Catherine Naïma Dib : Mon père accordait beaucoup d’importance aux enfants. Cela se voit bien sûr dans la trilogie "Algérie", dont le héros est un enfant et dans la "trilogie nordique" avec le personnage de la petite Lily Belle.
L’un des passages qui m’ont le plus émue, dans son œuvre, est celui où il annonce la mort d’un moudjahid, un fellah qui tenait à aider sa fille à faire ses devoirs de mathématiques, dans L’Incendie. Et il pose la question de savoir qui aiderait désormais la petite orpheline à faire ses devoirs.
Comme anecdote illustrant l’importance que Mohammed Dib accordait à ses enfants, je remonte à la période – vers 1969 – où mon jeune frère Faïz s’est cassé une jambe en jouant dans la forêt près de chez nous, sur une petite île agrémentée d’une grotte fréquentée par les gamins de son âge.
Mon père, prévenu par les copains de mon frère, a immédiatement descendu ce chemin pour ramener mon frère sur son dos, sur un chemin qui grimpait jusque chez nous sur plus d’un kilomètre. Et c’est lui qui lui a donné cours, à la maison, en attendant qu’il puisse reprendre les études. Il était alors en première année de collège et je me souviens en particulier des leçons d’histoire où il expliquait que "l’Egypte est un don du Nil"…

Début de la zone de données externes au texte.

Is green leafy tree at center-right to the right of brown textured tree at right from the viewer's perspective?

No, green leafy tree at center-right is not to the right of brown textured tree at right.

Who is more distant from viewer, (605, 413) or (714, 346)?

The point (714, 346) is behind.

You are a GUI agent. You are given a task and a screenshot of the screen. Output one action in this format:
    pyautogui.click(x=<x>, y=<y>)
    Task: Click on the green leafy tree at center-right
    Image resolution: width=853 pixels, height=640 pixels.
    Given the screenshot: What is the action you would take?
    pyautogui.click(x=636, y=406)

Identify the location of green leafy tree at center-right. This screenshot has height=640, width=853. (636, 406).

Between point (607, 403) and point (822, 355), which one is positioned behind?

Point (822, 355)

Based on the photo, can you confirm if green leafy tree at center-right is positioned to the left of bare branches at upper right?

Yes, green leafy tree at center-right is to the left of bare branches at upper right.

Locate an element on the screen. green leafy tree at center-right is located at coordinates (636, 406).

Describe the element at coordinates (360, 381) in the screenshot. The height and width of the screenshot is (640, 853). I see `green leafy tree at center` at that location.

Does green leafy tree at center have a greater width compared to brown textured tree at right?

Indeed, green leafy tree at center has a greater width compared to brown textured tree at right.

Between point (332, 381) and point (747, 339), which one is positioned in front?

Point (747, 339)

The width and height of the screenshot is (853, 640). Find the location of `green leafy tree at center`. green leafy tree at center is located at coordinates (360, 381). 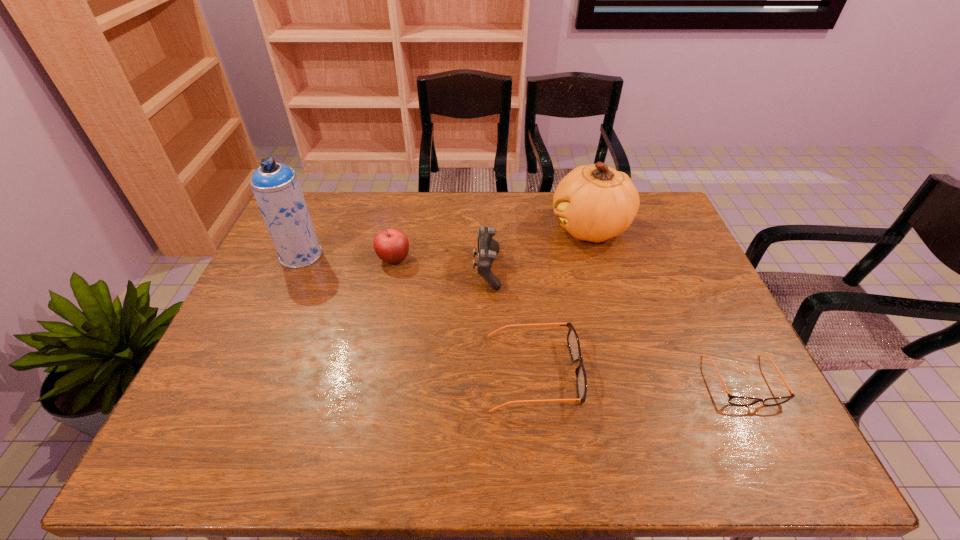 The width and height of the screenshot is (960, 540). Identify the location of free space located 0.230m on the back of the leftmost object. (324, 202).

Identify the location of vacant space situated 0.050m on the front face of the pumpkin. (535, 228).

Where is `blank space located on the front face of the pumpkin`? The width and height of the screenshot is (960, 540). blank space located on the front face of the pumpkin is located at coordinates (473, 228).

Locate an element on the screen. The width and height of the screenshot is (960, 540). vacant space situated on the front face of the pumpkin is located at coordinates [x=458, y=228].

Find the location of a particular element. This screenshot has width=960, height=540. free spot located on the left of the fifth object from right to left is located at coordinates 313,259.

This screenshot has width=960, height=540. Identify the location of vacant region located on the surface of the control with buttons. (400, 271).

This screenshot has height=540, width=960. Identify the location of vacant space positioned on the surface of the control with buttons. (444, 271).

The image size is (960, 540). What are the coordinates of `vacant point located 0.150m on the surface of the control with buttons` in the screenshot? It's located at (423, 271).

I want to click on object at the far edge, so click(595, 202).

I want to click on object positioned at the left edge, so click(276, 187). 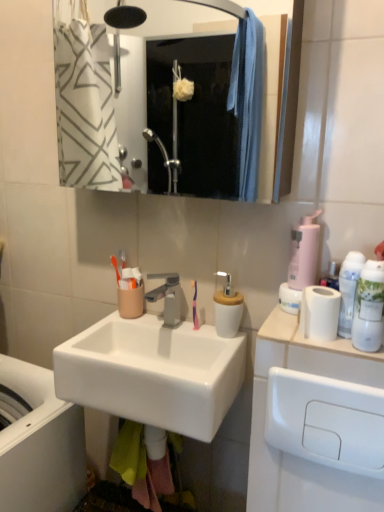 What is the approximate width of purple plastic toothbrush at center?

purple plastic toothbrush at center is 1.57 inches wide.

Describe the element at coordinates (166, 297) in the screenshot. I see `satin nickel faucet at center` at that location.

At what (x,y) coordinates should I click in order to perform the action: click on metallic silver mirror at upper center. Please return your answer as a coordinate pair (x, y). The width and height of the screenshot is (384, 512). Looking at the image, I should click on (177, 106).

The height and width of the screenshot is (512, 384). What do you see at coordinates (177, 106) in the screenshot?
I see `metallic silver mirror at upper center` at bounding box center [177, 106].

This screenshot has width=384, height=512. Describe the element at coordinates (369, 307) in the screenshot. I see `white glossy mouthwash at right, marked as the 1th mouthwash in a front-to-back arrangement` at that location.

Locate an element on the screen. Image resolution: width=384 pixels, height=512 pixels. white matte toilet paper at right is located at coordinates (313, 353).

The height and width of the screenshot is (512, 384). I want to click on counter top in front of the metallic silver mirror at upper center, so click(x=313, y=353).

Between white matte toilet paper at right and metallic silver mirror at upper center, which one has smaller width?

metallic silver mirror at upper center.

Is metallic silver mirror at upper center turned away from white plastic mouthwash at right, which is counted as the 1th mouthwash, starting from the back?

That's not correct — metallic silver mirror at upper center is not looking away from white plastic mouthwash at right, which is counted as the 1th mouthwash, starting from the back.

In the scene shown: From a real-world perspective, between metallic silver mirror at upper center and white plastic mouthwash at right, which is counted as the 1th mouthwash, starting from the back, who is vertically higher?

metallic silver mirror at upper center is physically above.

In the scene shown: Is metallic silver mirror at upper center far away from white plastic mouthwash at right, the second mouthwash when ordered from front to back?

That's right, there is a large distance between metallic silver mirror at upper center and white plastic mouthwash at right, the second mouthwash when ordered from front to back.

Do you think metallic silver mirror at upper center is within white plastic mouthwash at right, which is counted as the 1th mouthwash, starting from the back, or outside of it?

metallic silver mirror at upper center is not enclosed by white plastic mouthwash at right, which is counted as the 1th mouthwash, starting from the back.

How much distance is there between white matte toilet paper at right and pink matte soap dispenser at right?

They are 7.55 inches apart.

Is white matte toilet paper at right oriented towards pink matte soap dispenser at right?

No, white matte toilet paper at right is not aimed at pink matte soap dispenser at right.

The image size is (384, 512). Find the location of `soap dispenser located above the white matte toilet paper at right (from a real-world perspective)`. soap dispenser located above the white matte toilet paper at right (from a real-world perspective) is located at coordinates (304, 252).

Can you tell me how much white matte toilet paper at right and pink matte soap dispenser at right differ in facing direction?

The angular difference between white matte toilet paper at right and pink matte soap dispenser at right is 0.000687 degrees.

Choose the correct answer: Is white plastic drawer at lower right inside white matte toilet paper at right or outside it?

white plastic drawer at lower right is located beyond the bounds of white matte toilet paper at right.

From a real-world perspective, relative to white matte toilet paper at right, is white plastic drawer at lower right vertically above or below?

From a real-world perspective, white plastic drawer at lower right is physically below white matte toilet paper at right.

Does point (279, 380) appear closer or farther from the camera than point (334, 344)?

Clearly, point (279, 380) is more distant from the camera than point (334, 344).

From a real-world perspective, is metallic silver mirror at upper center above or below white glossy sink at lower left?

In terms of real-world spatial position, metallic silver mirror at upper center is above white glossy sink at lower left.

Is metallic silver mirror at upper center far away from white glossy sink at lower left?

Yes.

From the image's perspective, would you say metallic silver mirror at upper center is positioned over white glossy sink at lower left?

Yes.

Find the location of a particular element. The width and height of the screenshot is (384, 512). mirror on the right side of white glossy sink at lower left is located at coordinates (177, 106).

Between white glossy sink at lower left and white glossy mouthwash at right, which is the second mouthwash in back-to-front order, which one has larger size?

With larger size is white glossy sink at lower left.

Looking at this image, is white glossy sink at lower left aimed at white glossy mouthwash at right, which is the second mouthwash in back-to-front order?

Yes, white glossy sink at lower left is turned towards white glossy mouthwash at right, which is the second mouthwash in back-to-front order.

Is white glossy sink at lower left taller than white glossy mouthwash at right, marked as the 1th mouthwash in a front-to-back arrangement?

Yes, white glossy sink at lower left is taller than white glossy mouthwash at right, marked as the 1th mouthwash in a front-to-back arrangement.

Does point (15, 438) come farther from viewer compared to point (380, 276)?

Yes, it is behind point (380, 276).

Considering the sizes of objects white plastic mouthwash at right, which is counted as the 1th mouthwash, starting from the back, and metallic silver mirror at upper center in the image provided, who is thinner, white plastic mouthwash at right, which is counted as the 1th mouthwash, starting from the back, or metallic silver mirror at upper center?

With smaller width is white plastic mouthwash at right, which is counted as the 1th mouthwash, starting from the back.

Is white plastic mouthwash at right, the second mouthwash when ordered from front to back, bigger or smaller than metallic silver mirror at upper center?

white plastic mouthwash at right, the second mouthwash when ordered from front to back, is smaller than metallic silver mirror at upper center.

From the image's perspective, starting from the metallic silver mirror at upper center, which mouthwash is the 1st one below? Please provide its 2D coordinates.

[(348, 290)]

Is white plastic mouthwash at right, which is counted as the 1th mouthwash, starting from the back, completely or partially outside of metallic silver mirror at upper center?

Yes, white plastic mouthwash at right, which is counted as the 1th mouthwash, starting from the back, is not within metallic silver mirror at upper center.

Find the location of `counter top below the metallic silver mirror at upper center (from the image's perspective)`. counter top below the metallic silver mirror at upper center (from the image's perspective) is located at coordinates (313, 353).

Il accordait aussi de l’importance aux jeunes - à leur langage, comme on peut le voir dans ses derniers écrits – et se plaisait à les encourager. A l’occasion du dernier prix littéraire qu’il ait reçu, le Prix des Découvreurs, accordé par la Ville de Boulogne sur Mer, il a renoncé à la somme qui lui était allouée. Il voulait que cette récompense soit donnée à un jeune auteur qui faisait partie de la même sélection. "Il faut encourager et soutenir les jeunes écrivains" disait-il. Et il était très heureux du cadeau qu’il avait demandé, à la place de cette somme d’argent : la reliure en cuir de l’un de ses livres, qu’il gardait près de lui, dans une petite bibliothèque qui faisait corps avec le divan où il a passé les dernières semaines de sa vie.
Vous savez qu’il était généreux. Vous avez mentionné dans votre journal qu’il avait cédé la récompense liée au premier prix littéraire que lui avait accordé l'Algérie aux enfants des chouhadas. Un dernier souvenir, qui illustre cette fois-ci son besoin de tendresse et de douceur. Quelques semaines avant son décès, il me téléphonait pour me demander de lui envoyer parfois un livre ou l’autre, parfois un disque car il ne pouvait plus faire de courses et ma mère ne sortait pas car elle restait près de lui. Le dernier disque qu’il m’ait demandé, ce sont des chansons de Joan Baez que nous écoutions, nous ses enfants, quand nous étions adolescents et que – sans que nous le sachions alors – il entendait sans doute de son bureau. Dans ses derniers jours, il a retrouvé, peut-être, cette période heureuse en écoutant la voix cristalline de Joan Baez et il a sans doute voulu retrouver, tout simplement, de la beauté et de la douceur.